At the Havana Theatre
1212 Commercial Drive
through May 28
Tickets: $15 advance, $20 at the door

Everyone’s doing it in Cloud 9: men with women, men with men, women with women, husbands with wives (rarely), masters with servants, adults with children, brothers with sisters. And when they’re not doing it or talking about doing it with others, they’re doing it to themselves.

For English playwright Caryl Churchill, the British Empire was founded not on the playing fields of Eton but in the bedrooms, barns and back-alleys of colonial Africa and contemporary London. Written at the height of the 1970s sexual revolution and women‘s liberation movement, Cloud 9 equates colonial oppression with sexual repression. It imagines an England freed from its own patriarchal history by individuals who liberate themselves from the prescriptions of traditional sexual roles.

The play takes interesting liberties with chronology and casting, introducing us to a British colonial family in Africa in late Victorian times, then to the same family in London a century later--but the characters have aged only 25 years.

To underline the absurdity of sexual and racial attitudes, Churchill specifies that the colonial wife be played by a man (Anthony F. Ingram), her son by a woman (Anna Hagan), the African servant by a white actor (Bert Steinmanis) and the daughter by a rag doll. All the actors are then double-cast for Act Two so that the large man who plays the family patriarch in Africa (John Prowse) becomes a hairy-legged little girl in a frock in London. Ingram, playing the mother in Act One, becomes her gay son in Act Two, while Hagan moves from playing the son to being his mother.

These confusions are much easier to follow on stage than in print, and way more fun. Britannia may rule the waves but chaos rules the bedroom. The lusts and seductions seething just beneath the surface of the supposedly happy, orderly Imperial family make for hilarious hypocrisy. Good old Victorian duty and discipline barely manage to keep this outpost of Empire from disintegrating.

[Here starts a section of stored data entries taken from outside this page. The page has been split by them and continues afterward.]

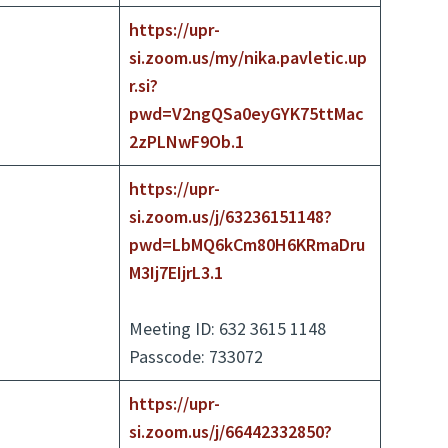
https://upr-
si.zoom.us/my/nika.pavletic.up
r.si?
pwd=V2ngQSa0eyGYK75ttMac
2zPLNwF9Ob.1
https://upr-
si.zoom.us/j/63236151148?
pwd=LbMQ6kCm80H6KRmaDru
M3Ij7EIjrL3.1
Meeting ID: 632 3615 1148
Passcode: 733072
https://upr-
si.zoom.us/j/66442332850?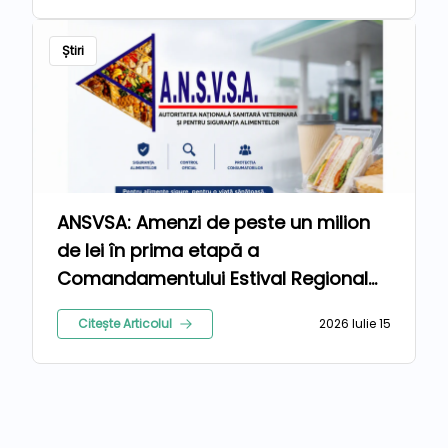
Știri
ANSVSA: Amenzi de peste un milion
de lei în prima etapă a
Comandamentului Estival Regional
2026
Citește Articolul
2026 Iulie 15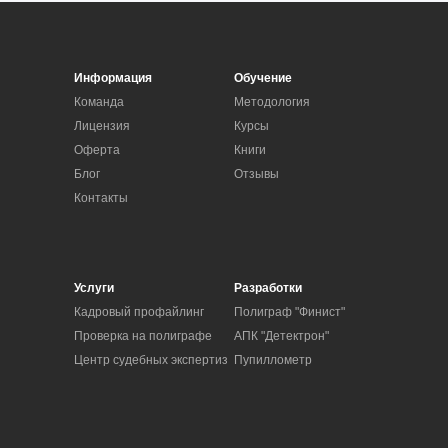
Информация
Обучение
Команда
Методология
Лицензия
Курсы
Оферта
Книги
Блог
Отзывы
Контакты
Услуги
Разработки
Кадровый профайлинг
Полиграф "Финист"
Проверка на полиграфе
АПК "Детектрон"
Центр судебных экспертиз
Пупиллометр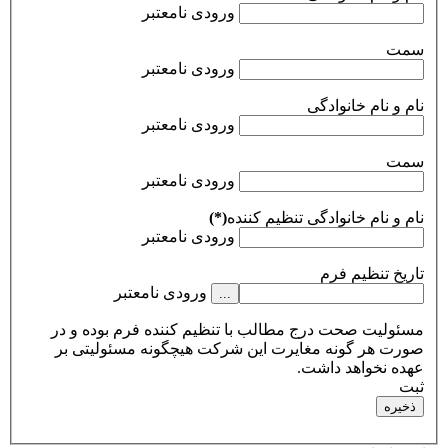
ورودی نامعتبر
سمت
ورودی نامعتبر
نام و نام خانوادگی
ورودی نامعتبر
سمت
ورودی نامعتبر
نام و نام خانوادگی تنظيم کننده
(*)
ورودی نامعتبر
تاریخ تنظیم فرم
ورودی نامعتبر
...
مسئولیت صحت درج مطالب با تنظیم کننده فرم بوده و در
صورت هر گونه مغایرت این شرکت هیچگونه مسئولیتی بر
عهده نخواهد داشت.
ثبت
ذخیره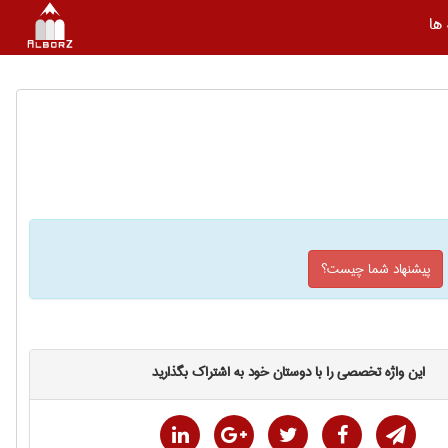
ها
پیشنهاد شما چیست؟
این واژه تخصصی را با دوستان خود به اشتراک بگذارید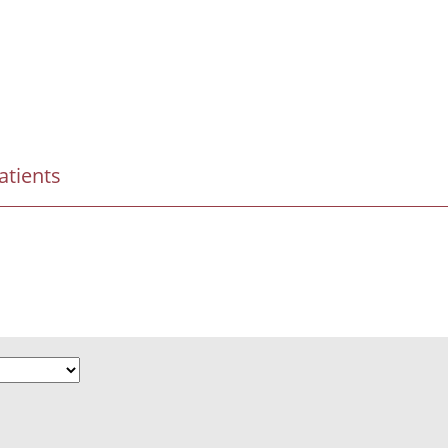
atients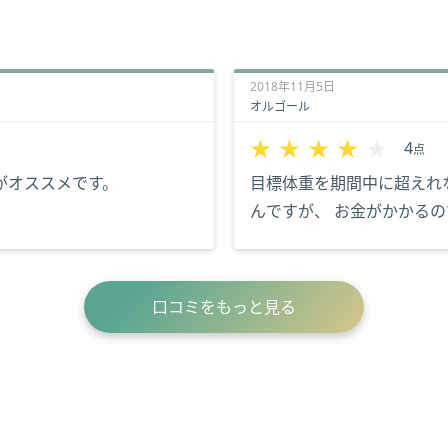
2018年11月5日
オルゴール
★★★★★
★★★★★
4
点
がオススメです。
目標体重を期間中に超えれ
んですが、 お金がかかる
法、食事管理が全然できて
備してから通うのもオスス
口コミをもっと見る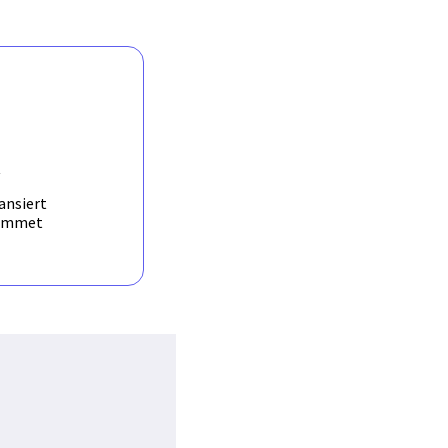
illere i ryggen) og
ryggen). Professor
spillerne i verden, hvor
 har en frekvens som
av en programvare som
jerm.
R
ansiert
ammet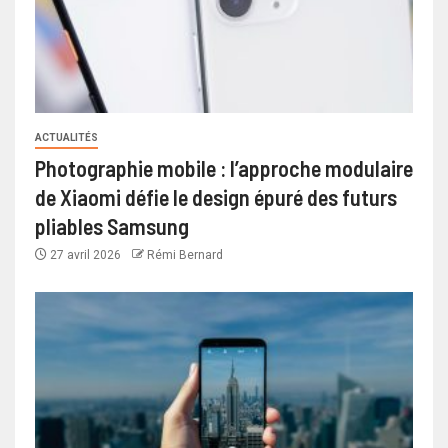
ACTUALITÉS
Photographie mobile : l’approche modulaire
de Xiaomi défie le design épuré des futurs
pliables Samsung
27 avril 2026
Rémi Bernard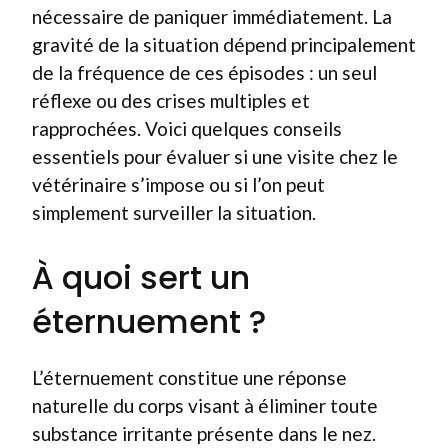
nécessaire de paniquer immédiatement. La
gravité de la situation dépend principalement
de la fréquence de ces épisodes : un seul
réflexe ou des crises multiples et
rapprochées. Voici quelques conseils
essentiels pour évaluer si une visite chez le
vétérinaire s’impose ou si l’on peut
simplement surveiller la situation.
À quoi sert un
éternuement ?
L’éternuement constitue une réponse
naturelle du corps visant à éliminer toute
substance irritante présente dans le nez.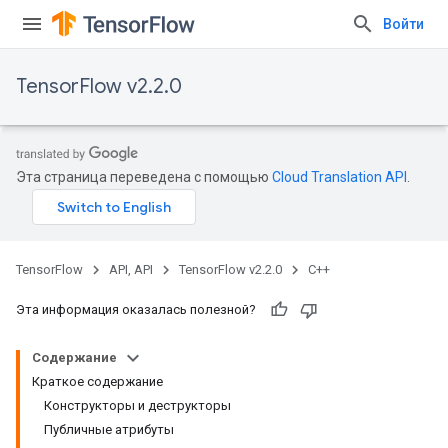
Войти
TensorFlow v2.2.0
Эта страница переведена с помощью
Cloud Translation API
.
TensorFlow
API, API
TensorFlow v2.2.0
C++
Эта информация оказалась полезной?
Содержание
Краткое содержание
Конструкторы и деструкторы
Публичные атрибуты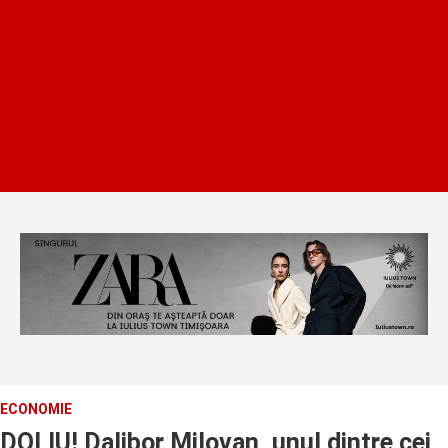
ECONOMIE
DOLIU! Dalibor Milovan, unul dintre cei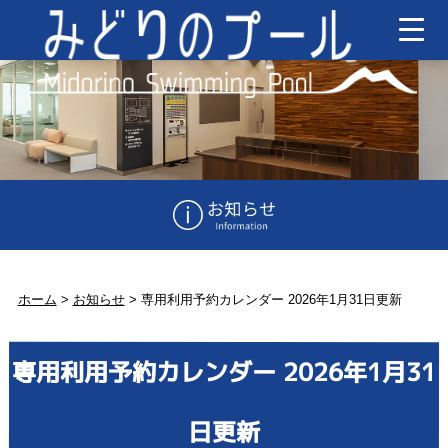
ホーム
>
お知らせ
>
専用利用予約カレンダー 2026年1月31日更新
専用利用予約カレンダー 2026年1月31
日更新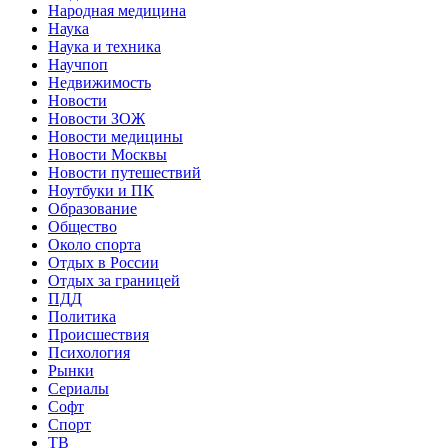
Народная медицина
Наука
Наука и техника
Научпоп
Недвижимость
Новости
Новости ЗОЖ
Новости медицины
Новости Москвы
Новости путешествий
Ноутбуки и ПК
Образование
Общество
Около спорта
Отдых в России
Отдых за границей
ПДД
Политика
Происшествия
Психология
Рынки
Сериалы
Софт
Спорт
ТВ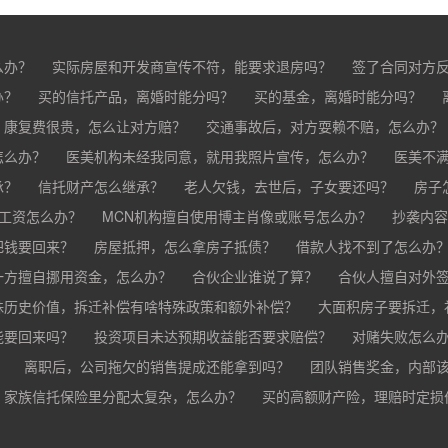
么办？
实际房屋和开发商宣传不符，能要求退房吗？
签了合同对方
办？
买的房子有问题怎么办？
买的信托产品，离婚时能分吗？
买家跳单怎么办？
买的基金，离婚时能分吗？
购买的房子有抵押怎
分？
，康复费很贵，怎么让对方赔？
交通事故后，对方耍赖不赔，怎么办？
怎么办？
车祸导致人死亡，怎么办？
医美机构未经我同意，就用我照片宣传，怎么办？
医美不
承？
疗事故怎么赔偿？
信托财产怎么继承？
手术失败怎么赔？
老人欠钱，去世后，子女要还吗？
康复治疗费用高昂，医院说只
房子
欠工资怎么办？
MCN机构擅自使用博主肖像或账号怎么办？
抄袭内容
把钱要回来？
房屋抵押，怎么拿房子抵债？
借款人找不到了怎么办
？
一方擅自挪用资金，怎么办？
合伙企业谁说了算？
合伙人擅自对外
殊历史价值，拆迁补偿有啥特殊政策和额外补偿？
大面积房子要拆迁，
能要回来吗？
投资项目未达预期收益能否要求赔偿？
对赌失败怎么
？
离职后，公司拖欠的销售提成还能拿到吗？
团队销售奖金，内部
家族信托保险里分配太复杂，怎么办？
公司变更提成和奖金制度，之前的业绩怎么算？
买的高额财产险，理赔时定损
销售提成和奖金未
财产险怎么才能最快赔到钱？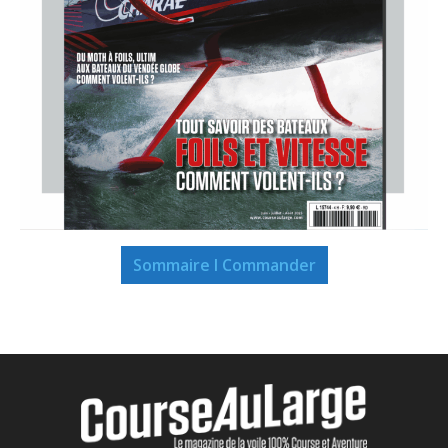
Sommaire I Commander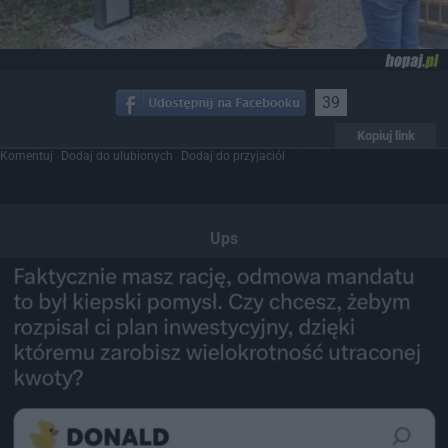
39
Kopiuj link
Komentuj
Dodaj do ulubionych
Dodaj do przyjaciół
Ups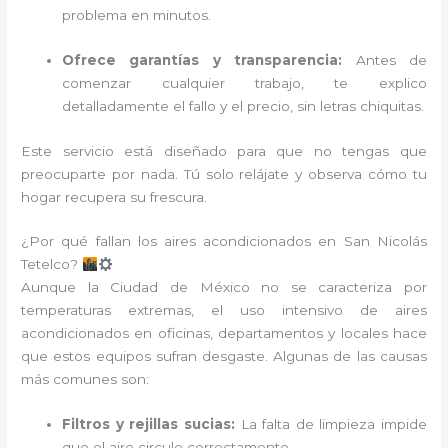
problema en minutos.
Ofrece garantías y transparencia:
Antes de
comenzar cualquier trabajo, te explico
detalladamente el fallo y el precio, sin letras chiquitas.
Este servicio está diseñado para que no tengas que
preocuparte por nada. Tú solo relájate y observa cómo tu
hogar recupera su frescura.
¿Por qué fallan los aires acondicionados en San Nicolás
Tetelco?
Aunque la Ciudad de México no se caracteriza por
temperaturas extremas, el uso intensivo de aires
acondicionados en oficinas, departamentos y locales hace
que estos equipos sufran desgaste. Algunas de las causas
más comunes son:
Filtros y rejillas sucias:
La falta de limpieza impide
que el aire circule correctamente.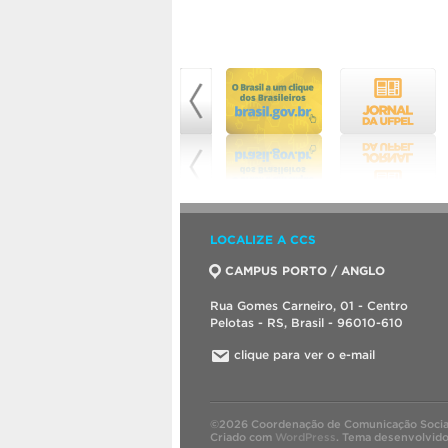
LOCALIZE A CCS
CAMPUS PORTO / ANGLO
Rua Gomes Carneiro, 01 - Centro
Pelotas - RS, Brasil - 96010-610
clique para ver o e-mail
©2026 Coordenação de Comunicação Socia
Criado com
WordPress
.
Tema desenvolvid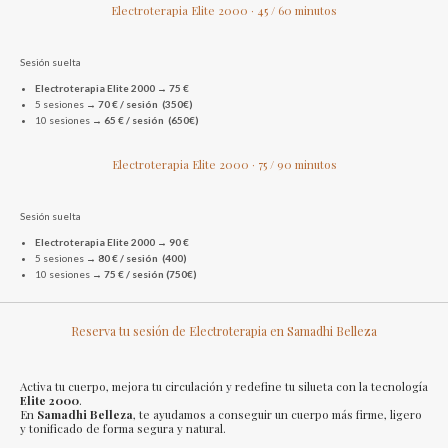
Electroterapia Elite 2000 · 45 / 60 minutos
Sesión suelta
Electroterapia Elite 2000
→
75 €
5 sesiones →
70 € / sesión (350€)
10 sesiones →
65 € / sesión (650€)
Electroterapia Elite 2000 · 75 / 90 minutos
Sesión suelta
Electroterapia Elite 2000
→
90 €
5 sesiones →
80 € / sesión (400)
10 sesiones →
75 € / sesión (750€)
Reserva tu sesión de Electroterapia en Samadhi Belleza
Activa tu cuerpo, mejora tu circulación y redefine tu silueta con la tecnología
Elite 2000
.
En
Samadhi Belleza
, te ayudamos a conseguir un cuerpo más firme, ligero
y tonificado de forma segura y natural.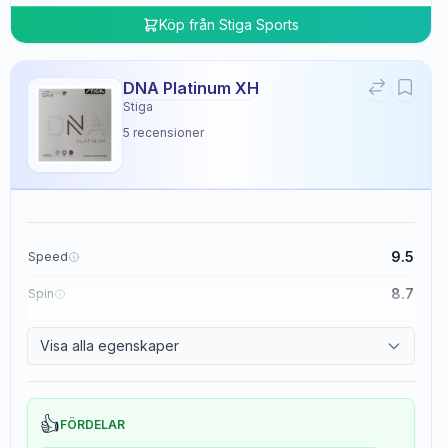
Köp från
Stiga Sports
DNA Platinum XH
Stiga
5
recensioner
9.5
Speed
8.7
Spin
8.3
Control
Visa alla egenskaper
0.0
Tackiness
👍
FÖRDELAR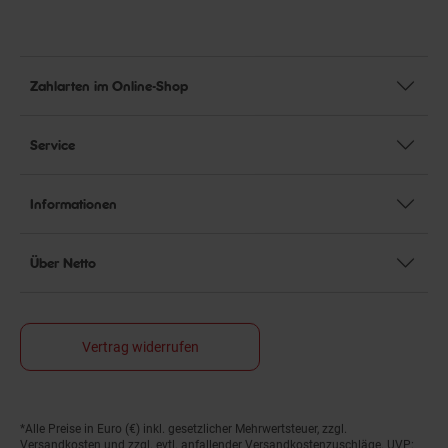
Zahlarten im Online-Shop
Service
Informationen
Über Netto
Vertrag widerrufen
*Alle Preise in Euro (€) inkl. gesetzlicher Mehrwertsteuer, zzgl.
Fußnoten
Versandkosten
und zzgl. evtl. anfallender Versandkostenzuschläge. UVP: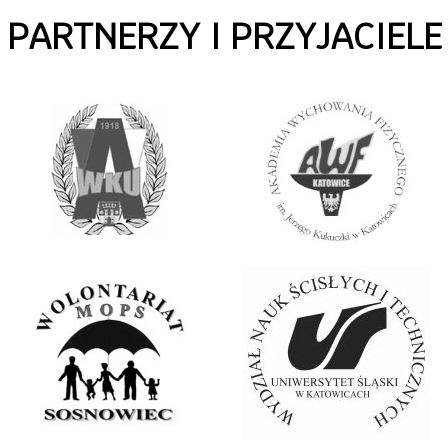
PARTNERZY I PRZYJACIELE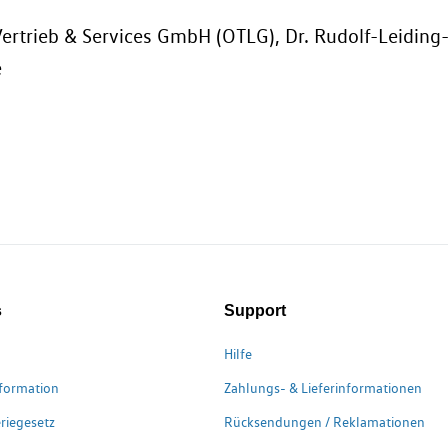
ertrieb & Services GmbH (OTLG), Dr. Rudolf-Leiding
e
s
Support
Hilfe
formation
Zahlungs- & Lieferinformationen
riegesetz
Rücksendungen / Reklamationen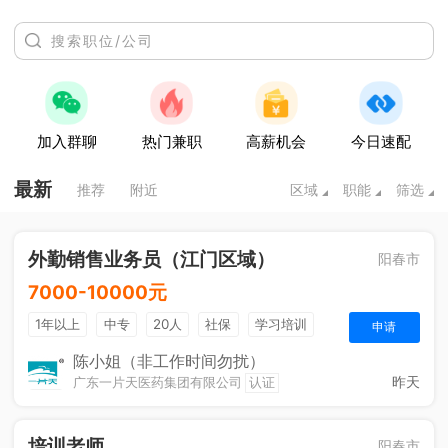
加入群聊
热门兼职
高薪机会
今日速配
最新
推荐
附近
区域
职能
筛选
外勤销售业务员（江门区域）
阳春市
7000-10000元
1年以上
中专
20人
社保
学习培训
申请
法定节假日
年终奖金
销售奖金
综合补贴
陈小姐（非工作时间勿扰）
昨天
广东一片天医药集团有限公司
认证
培训老师
阳春市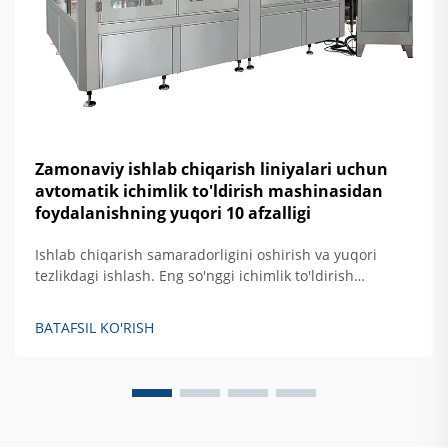
Zamonaviy ishlab chiqarish liniyalari uchun
avtomatik ichimlik to'ldirish mashinasidan
foydalanishning yuqori 10 afzalligi
Ishlab chiqarish samaradorligini oshirish va yuqori
tezlikdagi ishlash. Eng so'nggi ichimlik to'ldirish
uskunalari eski yarimaftomatik modellar bilan
solishtirganda taxminan 40% ortiq ishlab chiqarish
BATAFSIL KO'RISH
imkoniyatiga ega bo'lib, daqiqasiga taxminan 1200 ta
idish tezlikka erisha oladi. Bu uskunalarni shu qadar
samarali qiladigan narsa...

The tone becomes more earnest in Act Two when the contemporary characters start to figure out how to liberate themselves. Like most things Seventies, there‘s a dated quality of cheesy excess in the route they take to Utopia: orgies and incest, goddess worship, and frank talk of masturbation. Thankfully, big John Prowse as hairy-legged little Cathy careens through the act leaving delightful kiddie-chaos in his/her wake.

Ian Alexander Martin directs this bare-bones production with a nice sense of the play’s rhythms and gets mostly very good work from his actors. Hagan is lovely as the Act Two mother adjusting to life on her own, and Steinmanis has two strong turns as the African servant and a contemporary gay men. Ingram’s gentle effeminacy, as mother and son, grew on me. Matthew Bissett, Valerie Sing Turner and T Weir round out the solid cast.

If all politics is really just sex, think of the possibilities for us this week!